En la esquina del salón tiras el cigarrillo que habías
empezado en la cuadra anterior y lo aplastas en dos movimientos de tobillo con
la punta del zapato acharolado. Mientras ves como el humo sube hasta casi
alcanzar tu rodilla, pensás que Mirna tenía razón cuando decía que vos no consumís
cigarrillos, los desperdicias. Das un par de pasos y te pones el saco que hasta
el momento descansaba sobre tu antebrazo. Metes la mano en el bolsillo interno
para asegurarte: está ahí. Haces un repaso mental del nombre con el que tenés
que anunciarte, Gramallo… ¿Haroldo? ¿Heraldo? No te acordás, pero no querés
revisar el papelito que está apretado entre el cinturón y el elástico del
calzoncillo porque estás a pocos metros de la puerta y sería demasiado obvio.

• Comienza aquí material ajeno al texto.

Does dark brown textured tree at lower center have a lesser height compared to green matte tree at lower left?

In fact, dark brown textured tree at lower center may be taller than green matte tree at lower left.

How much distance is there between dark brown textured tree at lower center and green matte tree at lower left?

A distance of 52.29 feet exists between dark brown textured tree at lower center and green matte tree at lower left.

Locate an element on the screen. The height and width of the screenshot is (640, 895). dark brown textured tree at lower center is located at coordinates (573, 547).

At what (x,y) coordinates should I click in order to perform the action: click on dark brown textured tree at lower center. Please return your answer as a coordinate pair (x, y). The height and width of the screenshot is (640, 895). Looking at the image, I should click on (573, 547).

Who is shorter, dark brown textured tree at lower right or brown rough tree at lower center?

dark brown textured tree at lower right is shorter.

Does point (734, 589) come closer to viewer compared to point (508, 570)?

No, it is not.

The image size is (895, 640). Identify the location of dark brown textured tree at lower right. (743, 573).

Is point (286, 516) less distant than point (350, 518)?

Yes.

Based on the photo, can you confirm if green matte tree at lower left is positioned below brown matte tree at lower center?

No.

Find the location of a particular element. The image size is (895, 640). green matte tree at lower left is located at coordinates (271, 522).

La piba que te recibe en la entrada tiene un flequillo
que le nace en uno de los extremos superiores de la frente y baja escalonado
hasta tocar la punta de su ceja, como si se lo hubiera cortado veinte minutos
antes de venir y sin posibilidad de darle un retoque. Mastica un chicle con la
boca exageradamente abierta, tanto que podés verle la lengua manchada por un
jugo azul marino, y cuando te habla expide un olor a frutos del bosque
mentolado. “Gramallo Heraldo”, arriesgas, ella ya había empezado a arrastrar la
uña esculpida por el listado. “¿HÉraldo?” acentúa, y a vos te corre un frío por
la zona lumbar, “te anotaron como Haroldo, por eso pregunto”. Suspiras como
resignado pero en realidad es alivio, “si, estoy acostumbrado a los errores de
tipeo”, le decís y ella te devuelve un número mientras prepara el terreno bocal
para inflar un globo de goma azul: “mesa quince”.

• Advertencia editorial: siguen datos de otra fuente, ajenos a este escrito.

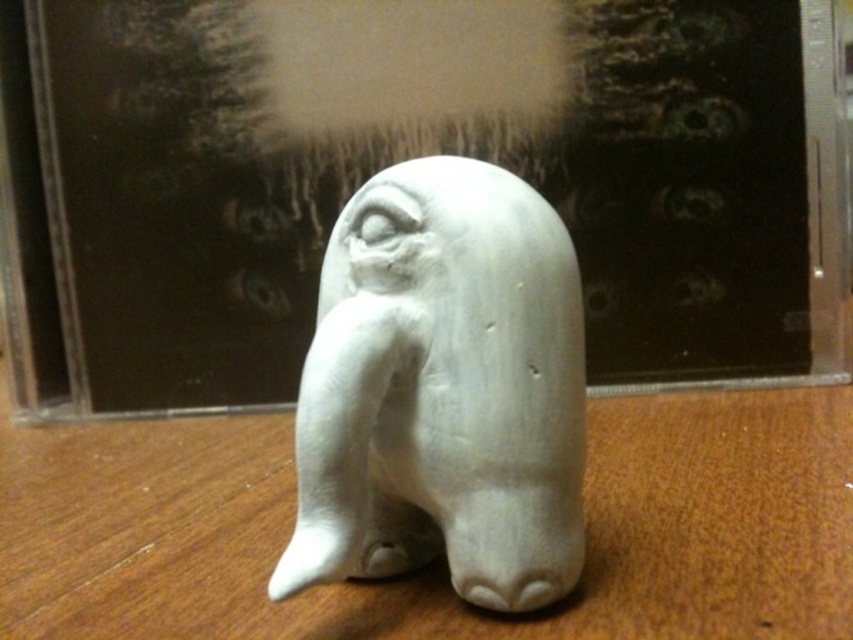 Where is the wooden table at center located in the image?

The wooden table at center is located at point [440,560] in the image.

You are arranging items on a table and see the wooden table at center and the white matte elephant at center. Which object is located to the left of the other?

The wooden table at center is positioned on the left side of white matte elephant at center. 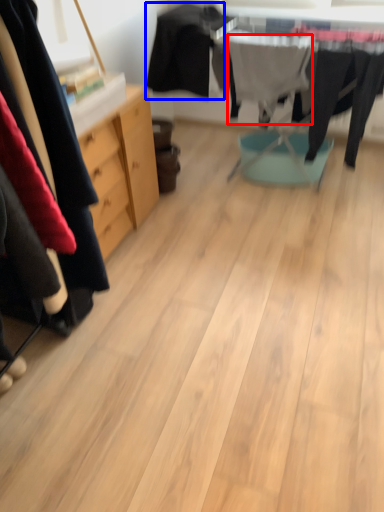 Question: Which object is closer to the camera taking this photo, clothing (highlighted by a red box) or clothing (highlighted by a blue box)?

Choices:
 (A) clothing
 (B) clothing

Answer: (A) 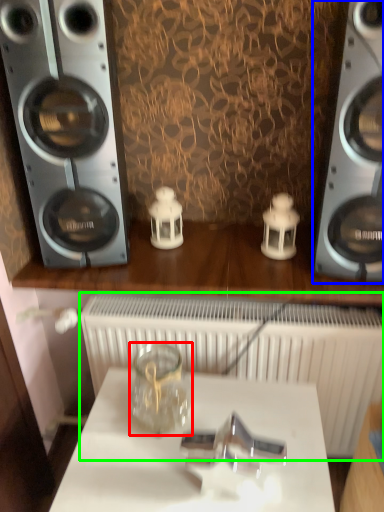 Question: Which is nearer to the glass jar (highlighted by a red box)? home appliance (highlighted by a blue box) or radiator (highlighted by a green box).

Choices:
 (A) home appliance
 (B) radiator

Answer: (B) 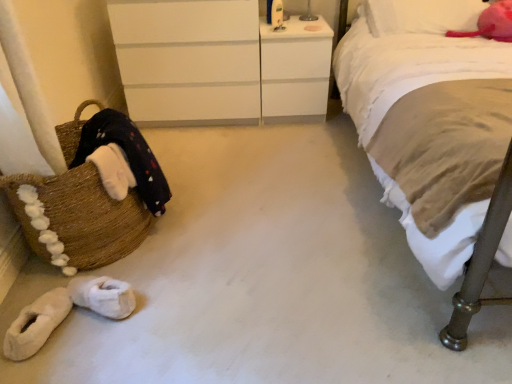 Where is `vacant space in front of white fluffy slippers at lower left, which is the second footwear in right-to-left order`? vacant space in front of white fluffy slippers at lower left, which is the second footwear in right-to-left order is located at coordinates (41, 370). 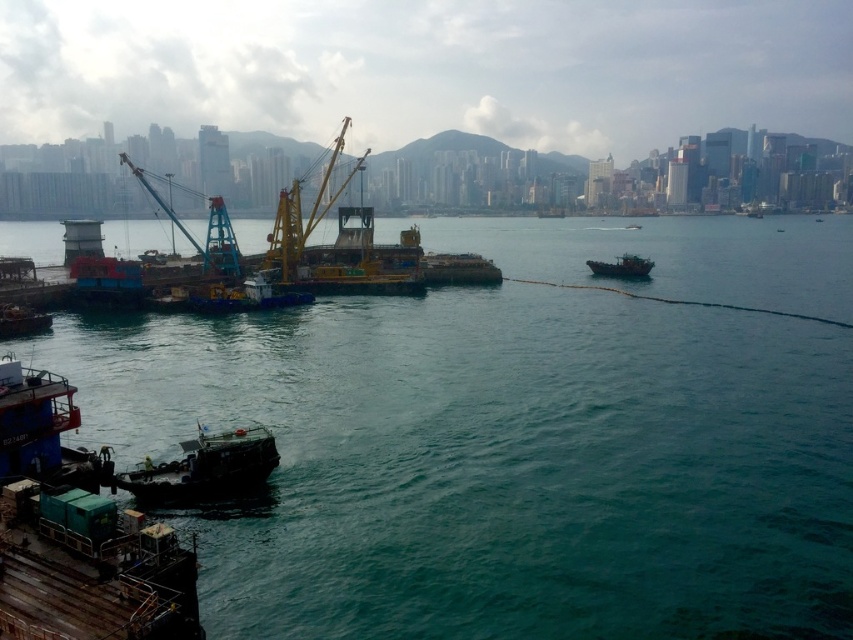 Is teal water at center in front of dark gray metallic boat at lower left?

That is True.

Between point (780, 624) and point (149, 497), which one is positioned behind?

Positioned behind is point (149, 497).

Is point (445, 584) farther from camera compared to point (231, 451)?

No, it is in front of (231, 451).

The height and width of the screenshot is (640, 853). In order to click on teal water at center in this screenshot , I will do `click(498, 461)`.

Is dark gray metallic boat at lower left smaller than rusty metal boat at center right?

Correct, dark gray metallic boat at lower left occupies less space than rusty metal boat at center right.

Which is more to the left, dark gray metallic boat at lower left or rusty metal boat at center right?

Answer: From the viewer's perspective, dark gray metallic boat at lower left appears more on the left side.

Is point (151, 499) positioned behind point (590, 269)?

That is False.

This screenshot has height=640, width=853. I want to click on dark gray metallic boat at lower left, so click(x=204, y=468).

In the scene shown: Who is more distant from viewer, (113, 445) or (637, 268)?

Positioned behind is point (637, 268).

Who is higher up, teal water at center or rusty metal boat at center right?

Positioned higher is teal water at center.

Is point (407, 451) in front of point (639, 272)?

Yes, point (407, 451) is closer to viewer.

Find the location of a particular element. teal water at center is located at coordinates (498, 461). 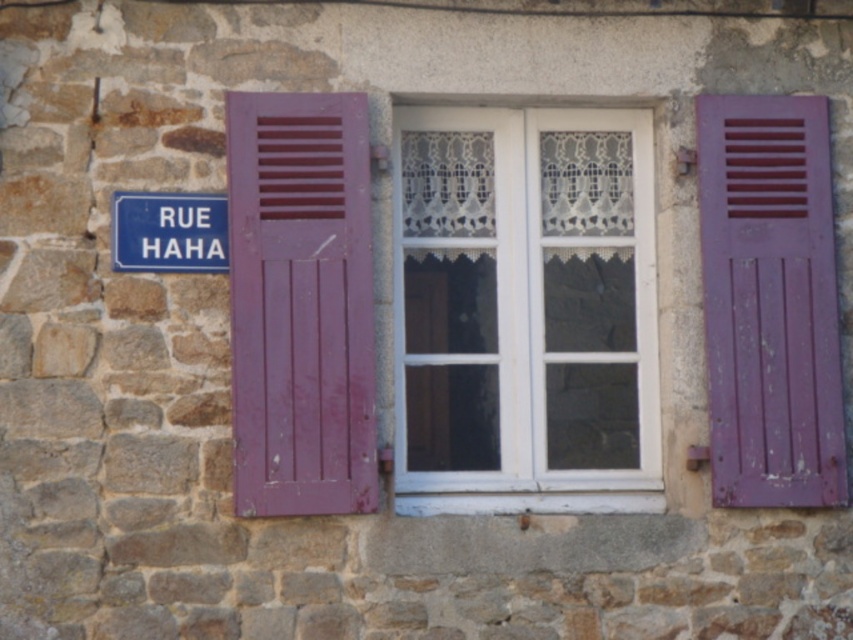 Between white painted wood window frame at center and blue plastic sign at upper left, which one is positioned higher?

blue plastic sign at upper left

Is point (558, 369) less distant than point (115, 234)?

No, it is behind (115, 234).

I want to click on white painted wood window frame at center, so click(525, 310).

Does white painted wood window frame at center appear on the right side of purple matte shutter at left?

Correct, you'll find white painted wood window frame at center to the right of purple matte shutter at left.

Which is more to the left, white painted wood window frame at center or purple matte shutter at left?

From the viewer's perspective, purple matte shutter at left appears more on the left side.

Does point (634, 369) come in front of point (358, 376)?

That is False.

The width and height of the screenshot is (853, 640). I want to click on white painted wood window frame at center, so click(x=525, y=310).

Does purple matte shutter at right have a smaller size compared to blue plastic sign at upper left?

Incorrect, purple matte shutter at right is not smaller in size than blue plastic sign at upper left.

Who is shorter, purple matte shutter at right or blue plastic sign at upper left?

blue plastic sign at upper left

Between point (795, 166) and point (128, 228), which one is positioned behind?

The point (795, 166) is behind.

Locate an element on the screen. The width and height of the screenshot is (853, 640). purple matte shutter at right is located at coordinates 770,301. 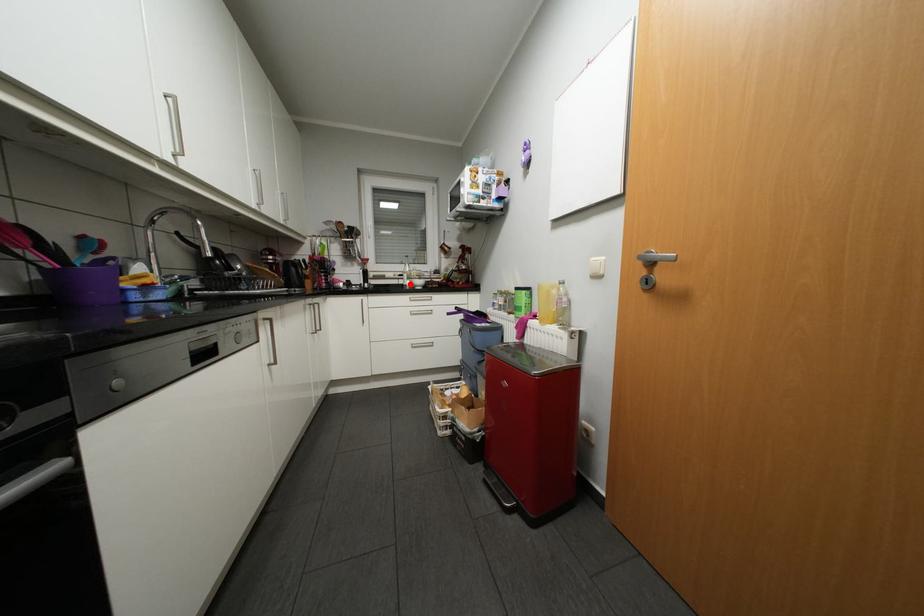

El salón está cortado a la mitad por una alfombra angosta
de encaje blanco que tiene bordado unas pequeñas perlas que producen unos
brillos holográficos minúsculos en el azulejo cuando las luces móviles del
techo pasan por encima de ellas. A cada lado de la alfombra, ocho mesas
redondas con manteles largos como una cola de novia, empiezan a juntar copones
de vino rosado, rolls de sushi cortados milimétricamente y galletas con varias
cremas en tonos pasteles. En dos movimientos oculares te ubicas: la mesa que te
corresponde es la única a la que le faltan un par tipos de camisas blancas
abrazando por la cintura a sus compañeras, que miran al frente con cara de una
incomodidad digna de tener una bombacha enterrada entre las nalgas.

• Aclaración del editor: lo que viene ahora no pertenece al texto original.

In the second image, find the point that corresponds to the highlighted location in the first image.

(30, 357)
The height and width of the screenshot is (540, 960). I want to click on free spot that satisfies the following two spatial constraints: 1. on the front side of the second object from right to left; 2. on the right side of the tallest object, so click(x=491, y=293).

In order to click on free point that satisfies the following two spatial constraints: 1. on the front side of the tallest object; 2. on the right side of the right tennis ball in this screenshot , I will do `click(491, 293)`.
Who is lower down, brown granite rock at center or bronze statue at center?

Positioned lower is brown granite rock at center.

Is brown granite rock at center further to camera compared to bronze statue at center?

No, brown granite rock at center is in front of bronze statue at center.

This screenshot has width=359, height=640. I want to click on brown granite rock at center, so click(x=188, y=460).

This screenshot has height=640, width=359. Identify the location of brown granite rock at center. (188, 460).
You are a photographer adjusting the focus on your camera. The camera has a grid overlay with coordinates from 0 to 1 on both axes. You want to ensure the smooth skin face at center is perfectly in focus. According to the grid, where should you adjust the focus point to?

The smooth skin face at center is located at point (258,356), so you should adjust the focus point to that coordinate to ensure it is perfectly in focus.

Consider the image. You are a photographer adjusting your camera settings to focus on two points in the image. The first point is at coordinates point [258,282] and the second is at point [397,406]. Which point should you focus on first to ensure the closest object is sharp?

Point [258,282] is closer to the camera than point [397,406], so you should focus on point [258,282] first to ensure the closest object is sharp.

Te sentas con tus manos cerradas frente a vos como alguna
vez te enseñaron en las clases de catecismo, luego de colgar el saco en el
respaldo de la silla con una delicadeza de artista plástico, y chequeas de
reojo que siga ahí. Lo está, notas un minúsculo bulto que se camufla con una arruga
pero sabes lo que es. Y pasas el tiempo entre bandejas de aperitivos de
verduras caras que te rozan las orejas, intentando hacer el menor contacto
visual posible para que nadie se acerque a saludar. Entonces, justo pasadas las
doce, los ves entrar con exactos veinticinco minutos de diferencia entre sí y
sacos cortos, por debajo de los pectorales. Caminan procurando que el primer y
último paso sea siempre con el pie izquierdo. Saludan con un leve cabeceo a
tres mesas de un lado y dos mesas del otro, después de beber un shot de
champagne. Cuando se acercan a la mesa, te paras para recibirlos pero se
acomodan antes de que puedas estrechar una mano. Los escuchas presentarse con
el mismo nombre con el que te anunciaste a la piba del flequillo mal recortado
y te incomoda pero sonreís estirando los labios hasta sentir que se
resquebrajan.
Y cuando Sobre las
olas empieza a sonar, con las luces bajando en degradé y dejando un
ambiente penumbroso, ellos meten sus manos en el bolsillo interno del mini-saco
empezando por quien está a tu izquierda y siguiendo en el sentido de las agujas
del reloj. Cada uno saca cuatro cartas de tarot y reparten de manera
sincrónica, como si fuera un baile de nado sincronizado, dos a la izquierda,
luego una a la derecha, luego tres al medio, luego todas al medio, luego una a
la izquierda, luego otra a la izquierda, luego dos a la derecha… y cuando cantan
¡CHANCHO!, metes prepotente la mano en tu abrigo cotizado en dólares, sin que
te importe cómo se rompe y deshilacha el forro interior, y lo sacas.